### Problem to work on:
Using the data below, set down every line from the one containing "滿足海外買主需要，增加海外國際採購的機會。" through the one containing "Become a brand", inclusive and unchanged. Pictures are to be skipped.

### Records shown:

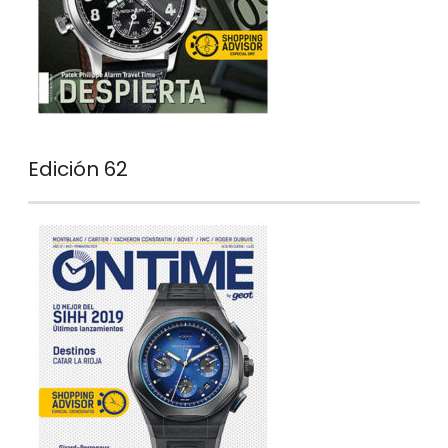
Edición 62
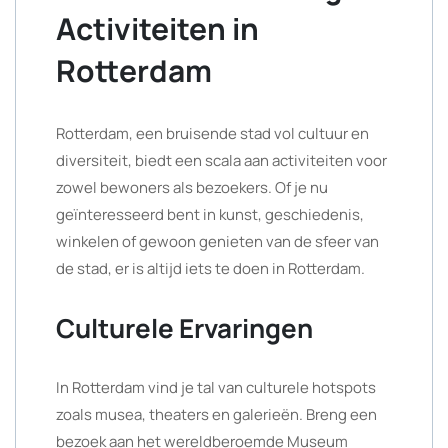
Activiteiten in
Rotterdam
Rotterdam, een bruisende stad vol cultuur en
diversiteit, biedt een scala aan activiteiten voor
zowel bewoners als bezoekers. Of je nu
geïnteresseerd bent in kunst, geschiedenis,
winkelen of gewoon genieten van de sfeer van
de stad, er is altijd iets te doen in Rotterdam.
Culturele Ervaringen
In Rotterdam vind je tal van culturele hotspots
zoals musea, theaters en galerieën. Breng een
bezoek aan het wereldberoemde Museum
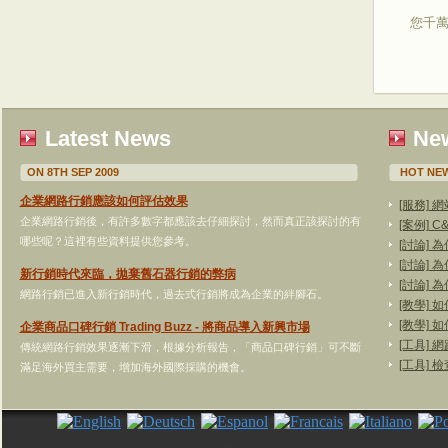
您千
Latest News
New
ON 8TH SEP 2009
HOT NEW
企業網路行銷應該如何評估效果
[服務]
企業網路行銷後，有許多數字都應該去仔細探討，然而真正該探討的有
[案例]
哪些呢？這裡有些資料提供您參考。
[討論]
[討論]
新行銷時代來臨，拋棄舊石器行銷的弊病
[討論]
網路行銷已進入新行銷時代，過去式行銷將成為企業的絆腳石。
[教學]
[教學]
企業商品口碑行銷 Trading Buzz - 將商品導入新興市場
[工具]
傳統網路行銷效果逐漸下滑，根據分析報告，「商品口碑行銷」可不斷
[工具]
滿足海外買主需要，增加海外國際採購的機會。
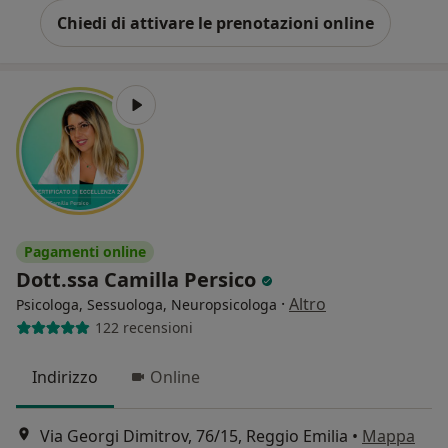
Chiedi di attivare le prenotazioni online
Pagamenti online
Dott.ssa Camilla Persico
·
Altro
Psicologa, Sessuologa, Neuropsicologa
122 recensioni
Indirizzo
Online
Via Georgi Dimitrov, 76/15, Reggio Emilia
•
Mappa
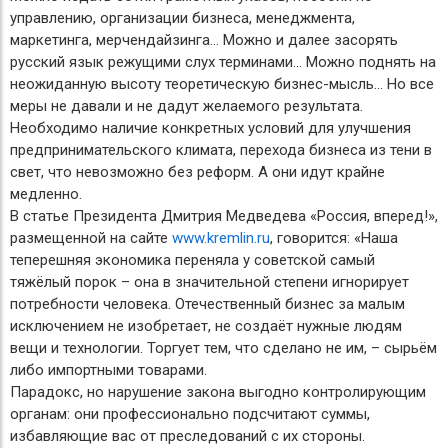
управлению, организации бизнеса, менеджмента,
маркетинга, мерчендайзинга… Можно и далее засорять
русский язык режущими слух терминами… Можно поднять на
неожиданную высоту теоретическую бизнес-мысль… Но все
меры не давали и не дадут желаемого результата.
Необходимо наличие конкретных условий для улучшения
предпринимательского климата, перехода бизнеса из тени в
свет, что невозможно без реформ. А они идут крайне
медленно.
В статье Президента Дмитрия Медведева «Россия, вперед!»,
размещенной на сайте
www.kremlin.ru
, говорится: «Наша
теперешняя экономика переняла у советской самый
тяжёлый порок – она в значительной степени игнорирует
потребности человека. Отечественный бизнес за малым
исключением не изобретает, не создаёт нужные людям
вещи и технологии. Торгует тем, что сделано не им, – сырьём
либо импортными товарами.
Парадокс, но нарушение закона выгодно контролирующим
органам: они профессионально подсчитают суммы,
избавляющие вас от преследований с их стороны.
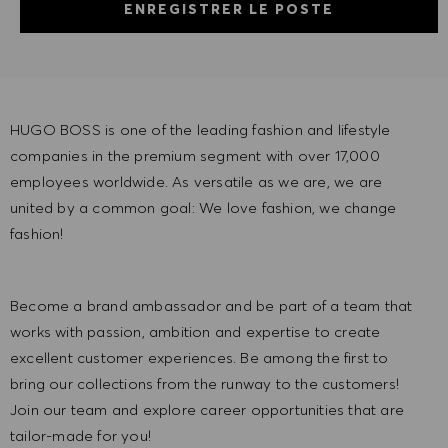
ENREGISTRER LE POSTE
HUGO BOSS is one of the leading fashion and lifestyle
companies in the premium segment with over 17,000
employees worldwide. As versatile as we are, we are
united by a common goal: We love fashion, we change
fashion!
Become a brand ambassador and be part of a team that
works with passion, ambition and expertise to create
excellent customer experiences. Be among the first to
bring our collections from the runway to the customers!
Join our team and explore career opportunities that are
tailor-made for you!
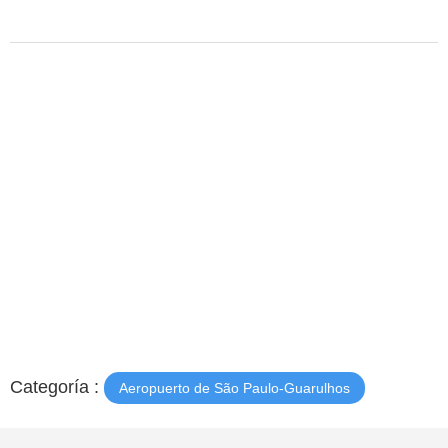
Categoría :
Aeropuerto de São Paulo-Guarulhos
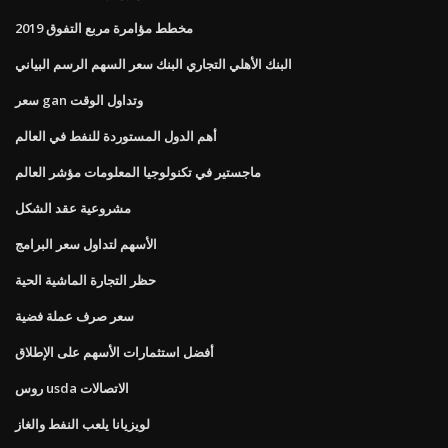
مخطط مؤامرة مربع التفوق 2019
البنك الأهلي التجاري البنك سعر السهم الرسم البياني
سعر gan وتداول الوقت
أهم الدول المستوردة للنفط في العالم
ماجستير في تكنولوجيا المعلومات مؤشر العالم
مشروعية عقد الشكل
الأسهم لتداول سعر البرامج
حظر التجارة الماشية الحية
سعر صرف عملة فضية
أفضل استثمارات الأسهم على الإطلاق
روس usda الاتصالات
لويزيانا يلعب النفط والغاز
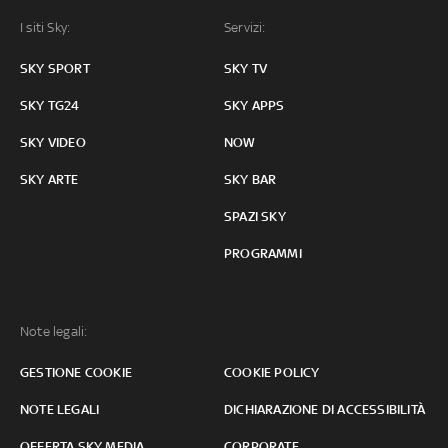
I siti Sky:
Servizi:
SKY SPORT
SKY TV
SKY TG24
SKY APPS
SKY VIDEO
NOW
SKY ARTE
SKY BAR
SPAZI SKY
PROGRAMMI
Note legali:
GESTIONE COOKIE
COOKIE POLICY
NOTE LEGALI
DICHIARAZIONE DI ACCESSIBILITÀ
OFFERTA SKY MEDIA
CORPORATE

### Problem solution:
滿足海外買主需要，增加海外國際採購的機會。
Chiedi di attivare le prenotazioni online
Pagamenti online
Dott.ssa Camilla Persico
·
Altro
Psicologa, Sessuologa, Neuropsicologa
122 recensioni
Indirizzo
Online
Via Georgi Dimitrov, 76/15, Reggio Emilia
•
Mappa
управлению, организации бизнеса, менеджмента,
маркетинга, мерчендайзинга… Можно и далее засорять
русский язык режущими слух терминами… Можно поднять на
неожиданную высоту теоретическую бизнес-мысль… Но все
меры не давали и не дадут желаемого результата.
Необходимо наличие конкретных условий для улучшения
предпринимательского климата, перехода бизнеса из тени в
свет, что невозможно без реформ. А они идут крайне
медленно.
В статье Президента Дмитрия Медведева «Россия, вперед!»,
размещенной на сайте
www.kremlin.ru
, говорится: «Наша
теперешняя экономика переняла у советской самый
тяжёлый порок – она в значительной степени игнорирует
потребности человека. Отечественный бизнес за малым
исключением не изобретает, не создаёт нужные людям
вещи и технологии. Торгует тем, что сделано не им, – сырьём
либо импортными товарами.
Парадокс, но нарушение закона выгодно контролирующим
органам: они профессионально подсчитают суммы,
избавляющие вас от преследований с их стороны.
ENREGISTRER LE POSTE
HUGO BOSS is one of the leading fashion and lifestyle
companies in the premium segment with over 17,000
employees worldwide. As versatile as we are, we are
united by a common goal: We love fashion, we change
fashion!
Become a brand ambassador and be part of a team that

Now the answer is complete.